┌────────

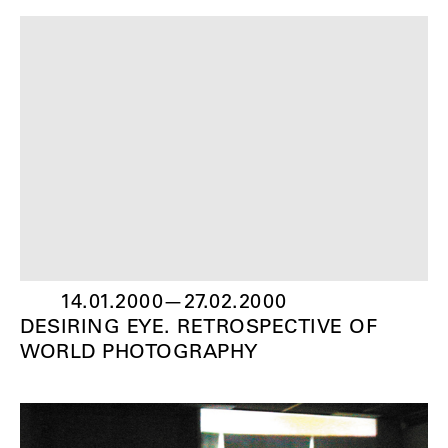
14.01.2000
—
27.02.2000
DESIRING EYE. RETROSPECTIVE OF
WORLD PHOTOGRAPHY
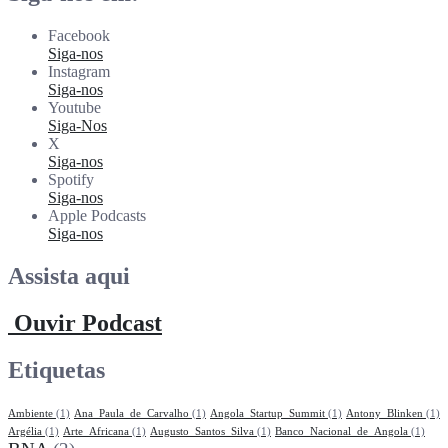
Facebook
Siga-nos
Instagram
Siga-nos
Youtube
Siga-Nos
X
Siga-nos
Spotify
Siga-nos
Apple Podcasts
Siga-nos
Assista aqui
Ouvir Podcast
Etiquetas
Ambiente
(1)
Ana_Paula_de_Carvalho
(1)
Angola_Startup_Summit
(1)
Antony_Blinken
(1)
Argélia
(1)
Arte_Africana
(1)
Augusto_Santos_Silva
(1)
Banco_Nacional_de_Angola
(1)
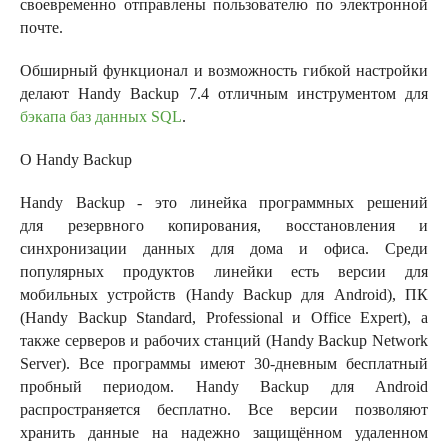
своевременно отправлены пользователю по электронной
почте.
Обширный функционал и возможность гибкой настройки
делают Handy Backup 7.4 отличным инструментом для
бэкапа баз данных SQL
.
О Handy Backup
Handy Backup - это линейка программных решений
для резервного копирования, восстановления и
синхронизации данных для дома и офиса. Среди
популярных продуктов линейки есть версии для
мобильных устройств (Handy Backup для Android), ПК
(Handy Backup Standard, Professional и Office Expert), а
также серверов и рабочих станций (Handy Backup Network
Server). Все программы имеют 30-дневным бесплатный
пробный периодом. Handy Backup для Android
распространяется бесплатно. Все версии позволяют
хранить данные на надежно защищённом удаленном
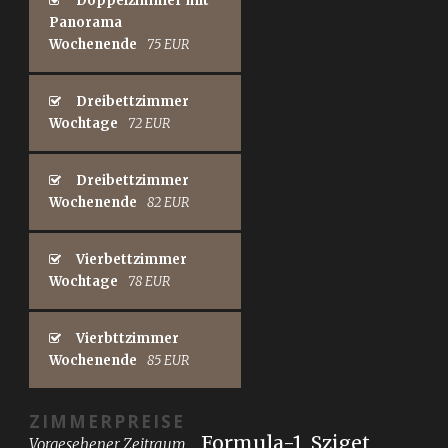
Doppelzimmer mit
Panorama
Wochenende
75 EUR
Dreibettzimmer
Wochtage
72 EUR
Dreibettzimmer
Wochenende
82 EUR
Vierbettzimmer
Wochtage
78 EUR
Vierbttzimmer
Wochenende
85 EUR
ZIMMERPREISE
Formula-1, Sziget
Vorgesehener Zeitraum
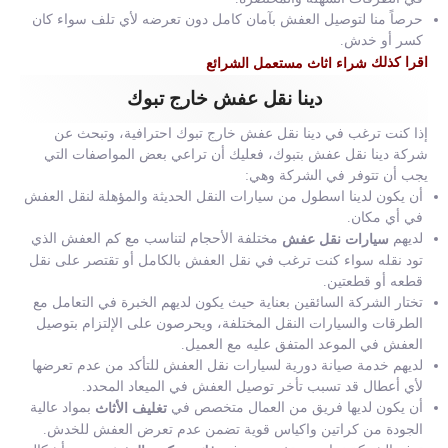
حرصاً منا لتوصيل العفش بآمان كامل دون تعرضه لأي تلف سواء كان
كسر أو خدش.
اقرا كذلك
شراء اثاث مستعمل الشرائع
دينا نقل عفش خارج تبوك
إذا كنت ترغب في دينا نقل عفش خارج تبوك احترافية، وتبحث عن
شركة دينا نقل عفش بتبوك، فعليك أن تراعي بعض المواصفات التي
يجب أن تتوفر في الشركة وهي:
أن يكون لدينا اسطول من سيارات النقل الحديثة والمؤهلة لنقل العفش
في أي مكان.
لديهم
مختلفة الأحجام لتناسب مع كم العفش الذي
سيارات نقل عفش
تود نقله سواء كنت ترغب في نقل العفش بالكامل أو تقتصر على نقل
قطعه أو قطعتين.
تختار الشركة السائقين بعناية حيث يكون لديهم الخبرة في التعامل مع
الطرقات والسيارات النقل المختلفة، ويحرصون على الإلتزام بتوصيل
العفش في الموعد المتفق عليه مع العميل.
لديهم خدمة صيانة دورية لسيارات نقل العفش للتأكد من عدم تعرضها
لأي أعطال قد تسبب تأخر توصيل العفش في الميعاد المحدد.
أن يكون لديها فريق من العمال متخصص في
بمواد عالية
تغليف الأثاث
الجودة من كراتين واكياس قوية تضمن عدم تعرض العفش للخدش.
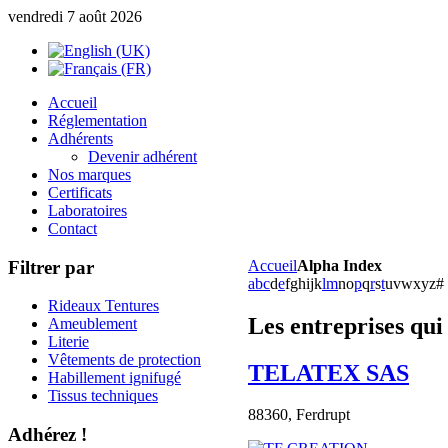
vendredi 7 août 2026
Accueil
Réglementation
Adhérents
Devenir adhérent
Nos marques
Certificats
Laboratoires
Contact
Filtrer par
Accueil
Alpha Index
a
b
c
d
e
f
g
h
i
j
k
l
m
n
o
p
q
r
s
t
u
v
w
x
y
z
#
Rideaux Tentures
Les entreprises qu
Ameublement
Literie
Vêtements de protection
TELATEX SAS
Habillement ignifugé
Tissus techniques
88360,
Ferdrupt
Adhérez !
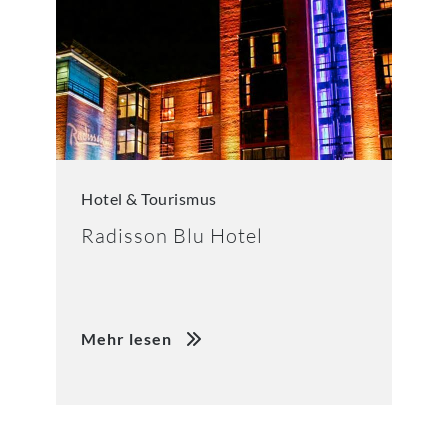
Hotel & Tourismus
Radisson Blu Hotel
Mehr lesen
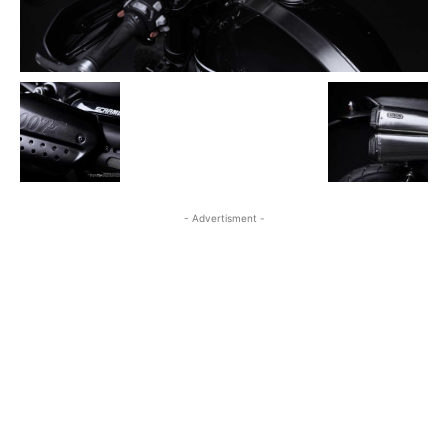
- Advertisment -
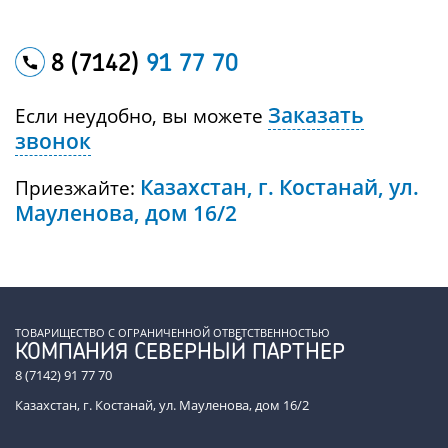
8 (7142)
91 77 70
Заказать
Если неудобно, вы можете
звонок
Казахстан, г. Костанай, ул.
Приезжайте:
Мауленова, дом 16/2
ТОВАРИЩЕСТВО С ОГРАНИЧЕННОЙ ОТВЕТСТВЕННОСТЬЮ
КОМПАНИЯ СЕВЕРНЫЙ ПАРТНЕР
8 (7142) 91 77 70
Казахстан, г. Костанай, ул. Мауленова, дом 16/2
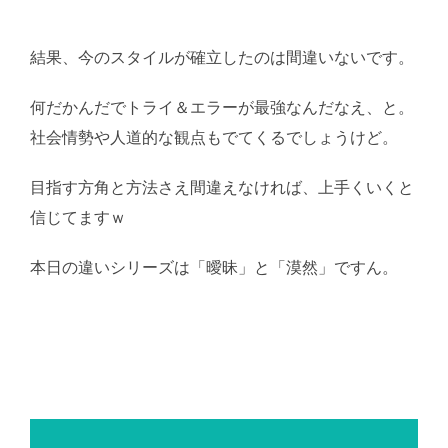
載など厳禁。(C)望月葵
結果、今のスタイルが確立したのは間違いないです。
何だかんだでトライ＆エラーが最強なんだなえ、と。
社会情勢や人道的な観点もでてくるでしょうけど。
目指す方角と方法さえ間違えなければ、上手くいくと
信じてますｗ
本日の違いシリーズは「曖昧」と「漠然」ですん。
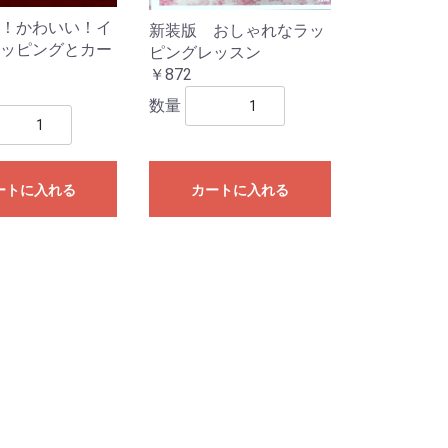
！かわいい！イ
新装版 おしゃれなラッ
ッピングとカー
ピングレッスン
￥872
数量
ートに入れる
カートに入れる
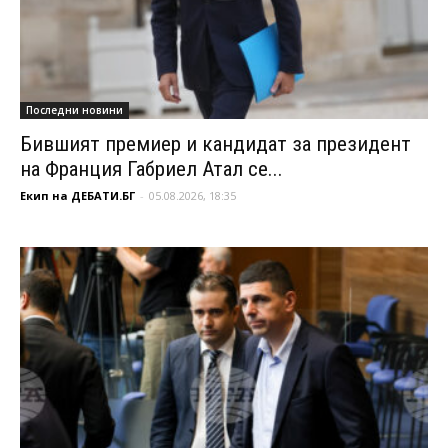
Последни новини
Бившият премиер и кандидат за президент
на Франция Габриел Атал се...
Екип на ДЕБАТИ.БГ
-
05.08.2026, 18:35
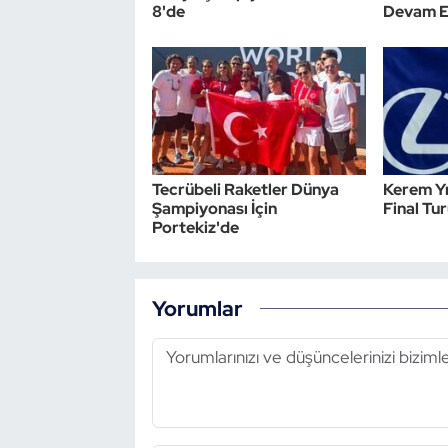
8'de
Devam E
Triatlon
Voleybol
Vücut Geliştirme Fitness
Tecrübeli Raketler Dünya
Kerem Y
Wushu Kungfu
Şampiyonası İçin
Final Tu
Portekiz'de
Yelken
Yüzme
Yorumlar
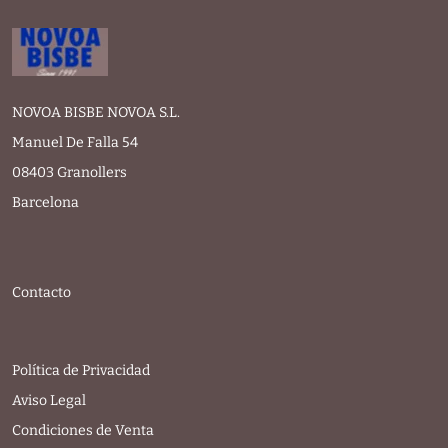
NOVOA BISBE NOVOA S.L.
Manuel De Falla 54
08403 Granollers
Barcelona
Contacto
Política de Privacidad
Aviso Legal
Condiciones de Venta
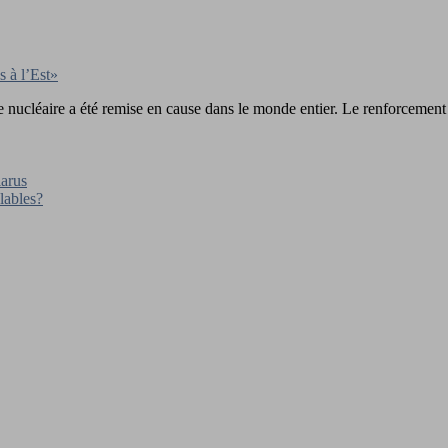
s à l’Est»
 nucléaire a été remise en cause dans le monde entier. Le renforcement 
larus
lables?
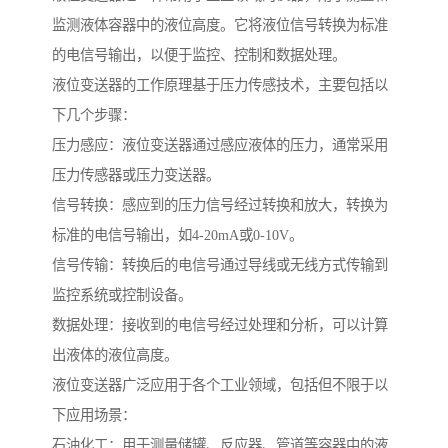
监测液体容器中的液位高度。它将液位信号转换为标准
的电信号输出，以便于监控、控制和数据处理。
液位变送器的工作原理基于压力传感技术，主要包括以
下几个步骤：
压力感应：液位变送器通过感应液体的压力，通常采用
压力传感器或压力变送器。
信号转换：感应到的压力信号经过转换和放大，转换为
标准的电信号输出，如4-20mA或0-10V。
信号传输：转换后的电信号通过导线或无线方式传输到
监控系统或控制设备。
数据处理：接收到的电信号经过处理和分析，可以计算
出液体的液位高度。
液位变送器广泛应用于各个工业领域，包括但不限于以
下应用场景：
石油化工：用于测量储罐、反应器、管道等容器中的液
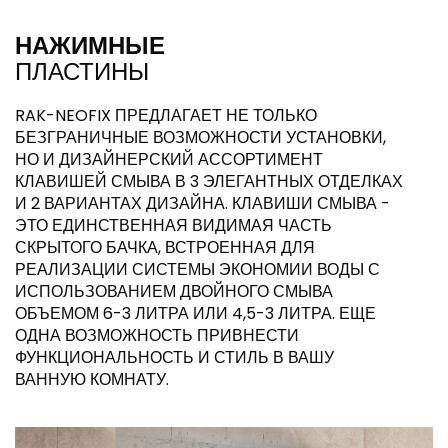
НАЖИМНЫЕ
ПЛАСТИНЫ
RAK-NEOFIX ПРЕДЛАГАЕТ НЕ ТОЛЬКО
БЕЗГРАНИЧНЫЕ ВОЗМОЖНОСТИ УСТАНОВКИ,
НО И ДИЗАЙНЕРСКИЙ АССОРТИМЕНТ
КЛАВИШЕЙ СМЫВА В 3 ЭЛЕГАНТНЫХ ОТДЕЛКАХ
И 2 ВАРИАНТАХ ДИЗАЙНА. КЛАВИШИ СМЫВА -
ЭТО ЕДИНСТВЕННАЯ ВИДИМАЯ ЧАСТЬ
СКРЫТОГО БАЧКА, ВСТРОЕННАЯ ДЛЯ
РЕАЛИЗАЦИИ СИСТЕМЫ ЭКОНОМИИ ВОДЫ С
ИСПОЛЬЗОВАНИЕМ ДВОЙНОГО СМЫВА
ОБЪЕМОМ 6-3 ЛИТРА ИЛИ 4,5-3 ЛИТРА. ЕЩЕ
ОДНА ВОЗМОЖНОСТЬ ПРИВНЕСТИ
ФУНКЦИОНАЛЬНОСТЬ И СТИЛЬ В ВАШУ
ВАННУЮ КОМНАТУ.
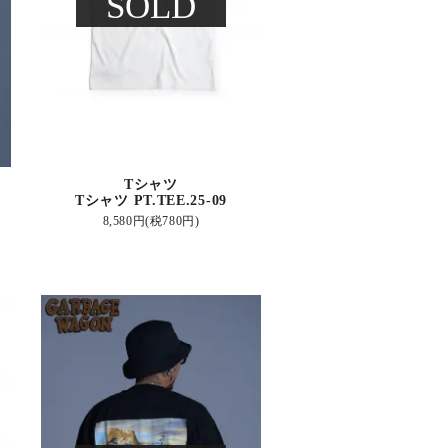
SOLD
Tシャツ
Tシャツ PT.TEE.25-09
8,580円(税780円)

└────────

◆ Task ◆
Hand back all the entries exactly, leaving out the pictures.

◆ Solution to this exercise ◆
14.01.2000
—
27.02.2000
DESIRING EYE. RETROSPECTIVE OF
WORLD PHOTOGRAPHY
Facebook
Siga-nos
Instagram
Siga-nos
Youtube
Siga-Nos
X
Siga-nos
Spotify
Siga-nos
Apple Podcasts
Siga-nos
Assista aqui
Ouvir Podcast
Etiquetas
Ambiente
(1)
Ana_Paula_de_Carvalho
(1)
Angola_Startup_Summit
(1)
Antony_Blinken
(1)
Argélia
(1)
Arte_Africana
(1)
Augusto_Santos_Silva
(1)
Banco_Nacional_de_Angola
(1)
своевременно отправлены пользователю по электронной
почте.
Обширный функционал и возможность гибкой настройки
делают Handy Backup 7.4 отличным инструментом для
бэкапа баз данных SQL
.
О Handy Backup
Handy Backup - это линейка программных решений
для резервного копирования, восстановления и
синхронизации данных для дома и офиса. Среди
популярных продуктов линейки есть версии для
мобильных устройств (Handy Backup для Android), ПК
(Handy Backup Standard, Professional и Office Expert), а
также серверов и рабочих станций (Handy Backup Network
Server). Все программы имеют 30-дневным бесплатный
пробный периодом. Handy Backup для Android
распространяется бесплатно. Все версии позволяют
хранить данные на надежно защищённом удаленном
Doppelzimmer mit
Panorama
Wochenende
75 EUR
Dreibettzimmer
Wochtage
72 EUR
Dreibettzimmer
Wochenende
82 EUR
Vierbettzimmer
Wochtage
78 EUR
Vierbttzimmer
Wochenende
85 EUR
ZIMMERPREISE
Formula-1, Sziget
Vorgesehener Zeitraum
حرصاً منا لتوصيل العفش بآمان كامل دون تعرضه لأي تلف سواء كان
كسر أو خدش.
اقرا كذلك
شراء اثاث مستعمل الشرائع
دينا نقل عفش خارج تبوك
إذا كنت ترغب في دينا نقل عفش خارج تبوك احترافية، وتبحث عن
شركة دينا نقل عفش بتبوك، فعليك أن تراعي بعض المواصفات التي
يجب أن تتوفر في الشركة وهي:
أن يكون لدينا اسطول من سيارات النقل الحديثة والمؤهلة لنقل العفش
في أي مكان.
لديهم
مختلفة الأحجام لتناسب مع كم العفش الذي
سيارات نقل عفش
تود نقله سواء كنت ترغب في نقل العفش بالكامل أو تقتصر على نقل
قطعه أو قطعتين.
تختار الشركة السائقين بعناية حيث يكون لديهم الخبرة في التعامل مع
الطرقات والسيارات النقل المختلفة، ويحرصون على الإلتزام بتوصيل
العفش في الموعد المتفق عليه مع العميل.
لديهم خدمة صيانة دورية لسيارات نقل العفش للتأكد من عدم تعرضها
لأي أعطال قد تسبب تأخر توصيل العفش في الميعاد المحدد.
أن يكون لديها فريق من العمال متخصص في
بمواد عالية
تغليف الأثاث
الجودة من كراتين واكياس قوية تضمن عدم تعرض العفش للخدش.
vendredi 7 août 2026
Accueil
Réglementation
Adhérents
Devenir adhérent
Nos marques
Certificats
Laboratoires
Contact
Filtrer par
Accueil
Alpha Index
a
b
c
d
e
f
g
h
i
j
k
l
m
n
o
p
q
r
s
t
u
v
w
x
y
z
#
Rideaux Tentures
Les entreprises qu
Ameublement
Literie
Vêtements de protection
TELATEX SAS
Habillement ignifugé
Tissus techniques
88360,
Ferdrupt
Adhérez !
Hotel & Tourismus
Radisson Blu Hotel
Mehr lesen
- Advertisment -
8 (7142)
91 77 70
Заказать
Если неудобно, вы можете
звонок
Казахстан, г. Костанай, ул.
Приезжайте:
Мауленова, дом 16/2
ТОВАРИЩЕСТВО С ОГРАНИЧЕННОЙ ОТВЕТСТВЕННОСТЬЮ
КОМПАНИЯ СЕВЕРНЫЙ ПАРТНЕР
8 (7142) 91 77 70
Казахстан, г. Костанай, ул. Мауленова, дом 16/2
載など厳禁。(C)望月葵
結果、今のスタイルが確立したのは間違いないです。
何だかんだでトライ＆エラーが最強なんだなえ、と。
社会情勢や人道的な観点もでてくるでしょうけど。
目指す方角と方法さえ間違えなければ、上手くいくと
信じてますｗ
本日の違いシリーズは「曖昧」と「漠然」ですん。
！かわいい！イ
新装版 おしゃれなラッ
ッピングとカー
ピングレッスン
￥872
数量
ートに入れる
カートに入れる
Последни новини
Бившият премиер и кандидат за президент
на Франция Габриел Атал се...
Екип на ДЕБАТИ.БГ
-
05.08.2026, 18:35
8'de
Devam E
Triatlon
Voleybol
Vücut Geliştirme Fitness
Tecrübeli Raketler Dünya
Kerem Y
Wushu Kungfu
Şampiyonası İçin
Final Tu
Portekiz'de
Yelken
Yüzme
Yorumlar
NOVOA BISBE NOVOA S.L.
Manuel De Falla 54
08403 Granollers
Barcelona
Contacto
Política de Privacidad
Aviso Legal
Condiciones de Venta
s à l’Est»
 nucléaire a été remise en cause dans le monde entier. Le renforcement 
larus
lables?
监测液体容器中的液位高度。它将液位信号转换为标准
的电信号输出，以便于监控、控制和数据处理。
液位变送器的工作原理基于压力传感技术，主要包括以
下几个步骤：
压力感应：液位变送器通过感应液体的压力，通常采用
压力传感器或压力变送器。
信号转换：感应到的压力信号经过转换和放大，转换为
标准的电信号输出，如4-20mA或0-10V。
信号传输：转换后的电信号通过导线或无线方式传输到
监控系统或控制设备。
数据处理：接收到的电信号经过处理和分析，可以计算
出液体的液位高度。
液位变送器广泛应用于各个工业领域，包括但不限于以
下应用场景：
石油化工：用于测量储罐、反应器、管道等容器中的液
НАЖИМНЫЕ
ПЛАСТИНЫ
RAK-NEOFIX ПРЕДЛАГАЕТ НЕ ТОЛЬКО
БЕЗГРАНИЧНЫЕ ВОЗМОЖНОСТИ УСТАНОВКИ,
НО И ДИЗАЙНЕРСКИЙ АССОРТИМЕНТ
КЛАВИШЕЙ СМЫВА В 3 ЭЛЕГАНТНЫХ ОТДЕЛКАХ
И 2 ВАРИАНТАХ ДИЗАЙНА. КЛАВИШИ СМЫВА -
ЭТО ЕДИНСТВЕННАЯ ВИДИМАЯ ЧАСТЬ
СКРЫТОГО БАЧКА, ВСТРОЕННАЯ ДЛЯ
РЕАЛИЗАЦИИ СИСТЕМЫ ЭКОНОМИИ ВОДЫ С
ИСПОЛЬЗОВАНИЕМ ДВОЙНОГО СМЫВА
ОБЪЕМОМ 6-3 ЛИТРА ИЛИ 4,5-3 ЛИТРА. ЕЩЕ
ОДНА ВОЗМОЖНОСТЬ ПРИВНЕСТИ
ФУНКЦИОНАЛЬНОСТЬ И СТИЛЬ В ВАШУ
ВАННУЮ КОМНАТУ.
SOLD
Tシャツ
Tシャツ PT.TEE.25-09
8,580円(税780円)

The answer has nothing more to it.